Estée Lauder - internal data stolen after being hit by two separate ransomware attacks

If you thought hackers might be causing your company a few headaches, pity the folks at Estée Lauder.

Two different ransomware groups have listed the cosmetics maker on their leak sites on the dark web, as a result of seemingly separate attacks.

Beauty firm Estée Lauder has revealed earlier this week that it has suffered a "cybersecurity incident" that saw malicious hackers gain unauthorised access to its systems and the theft of data.

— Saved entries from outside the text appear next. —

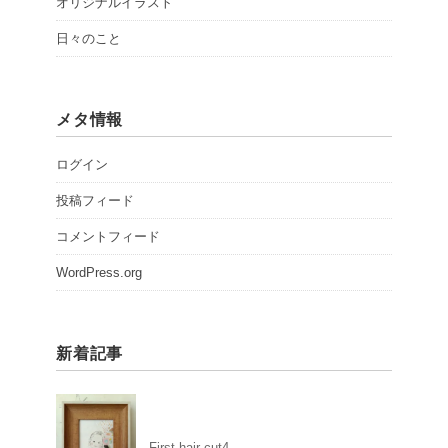
オリジナルイラスト
日々のこと
メタ情報
ログイン
投稿フィード
コメントフィード
WordPress.org
新着記事
First hair cut4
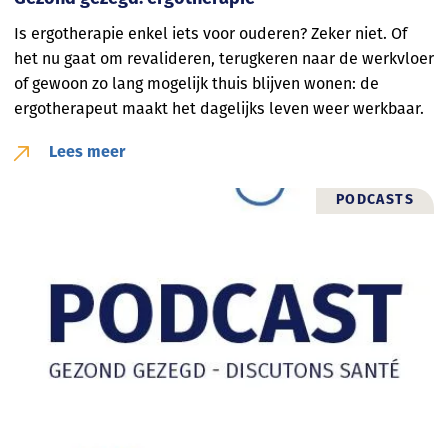
Is ergotherapie enkel iets voor ouderen? Zeker niet. Of
het nu gaat om revalideren, terugkeren naar de werkvloer
of gewoon zo lang mogelijk thuis blijven wonen: de
ergotherapeut maakt het dagelijks leven weer werkbaar.
Lees meer
PODCASTS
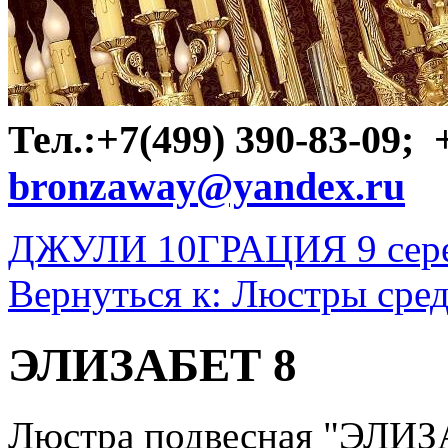
Тел.:+7(499) 390-83-09;
bronzaway@yandex.ru
ДЖУЛИ 10
ГРАЦИЯ 9 сер
Вернуться к: Люстры сре
ЭЛИЗАБЕТ 8
Люстра подвесная "ЭЛИЗ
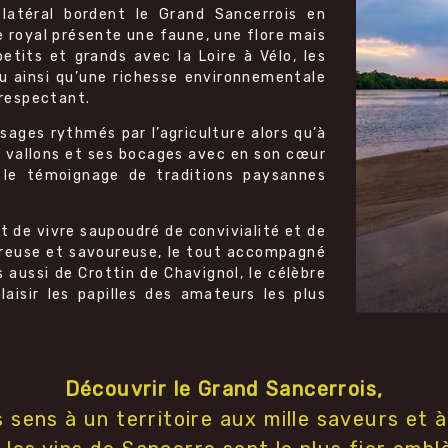
 latéral bordent le Grand Sancerrois en
e royal présente une faune, une flore mais
etits et grands avec la Loire à Vélo, les
u ainsi qu’une richesse environnementale
 respectant.
ages rythmés par l’agriculture alors qu’à
es vallons et ses bocages avec en son cœur
 le témoignage de traditions paysannes
t de vivre saupoudré de convivialité et de
éreuse et savoureuse, le tout accompagné
aussi de Crottin de Chavignol, le célèbre
aisir les papilles des amateurs les plus
Découvrir le Grand Sancerrois,
s sens à un territoire aux mille saveurs et 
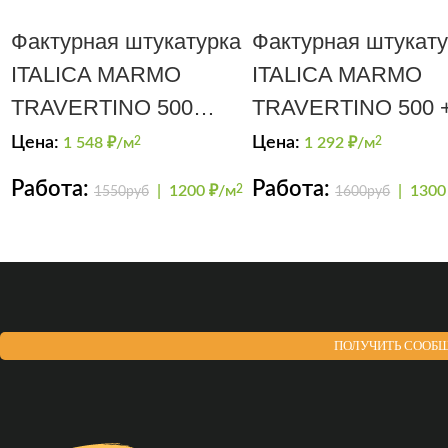
Фактурная штукатурка
Фактурная штукату
ITALICA MARMO
ITALICA MARMO
TRAVERTINO 500
TRAVERTINO 500 
METALLICO
GRADIENTE
Цена:
Цена:
1 548
₽/м
2
1 292
₽/м
2
Работа:
Работа:
|
1200 ₽/м
2
|
1300
1550руб
1600руб
ПОЛУЧИТЬ СООБЩ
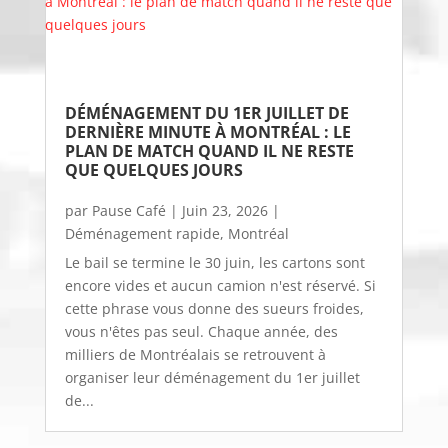
DÉMÉNAGEMENT DU 1ER JUILLET DE 
DERNIÈRE MINUTE À MONTRÉAL : LE 
PLAN DE MATCH QUAND IL NE RESTE 
QUE QUELQUES JOURS
par
Pause Café
|
Juin 23, 2026
|
Déménagement rapide
,
Montréal
Le bail se termine le 30 juin, les cartons sont
encore vides et aucun camion n'est réservé. Si
cette phrase vous donne des sueurs froides,
vous n'êtes pas seul. Chaque année, des
milliers de Montréalais se retrouvent à
organiser leur déménagement du 1er juillet
de...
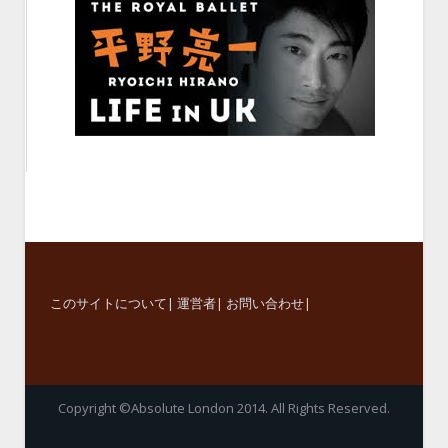
このサイトについて
|
運営者
|
お問い合わせ
|
Copyright ©Absolute London 2014. All Rights Reserved.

As Bleeping Computer reports, the ransomware group known as BlackCat posted a message on its leak site voicing its dissatisfaction that Estée Lauder Companies Inc has not responded to the extortion emails it has been sent:

“We first wrote to the ELC leadership on 15 July 2023 to their corporate and personal emails. At 9:43 MSK (UTC +3)."

“We sent further emails from the same address, but received no reply”

The notorious BlackCat gang went on to say that it had not bothered to encrypt any of Estée Lauder's data, seemingly preferring to concentrate on exfiltrating a claimed 130GB of information which - if released - could potentially impact workers, suppliers, and customers.

Estée Lauder's silence suggests that it may have decided to adopt a firm policy of not negotiating with its blackmailers.

BlackCat, meanwhile, says that Estée Lauder has also fallen victim to the Cl0p ransomware gang - which exploited vulnerabilities in the Progress MOVEit Transfer application to steal data.

Cl0p's data leak site claims that 131GB of data was stolen from Estée Lauder via exploitation of the security hole, and that the company "doesn't care about its customers, it ignored their security!!!"

In its press release, Estée Lauder says that it has brought in third-party cybersecurity experts to investigate the cybersecurity breach, and is working to understand the nature and scope of the data accessed.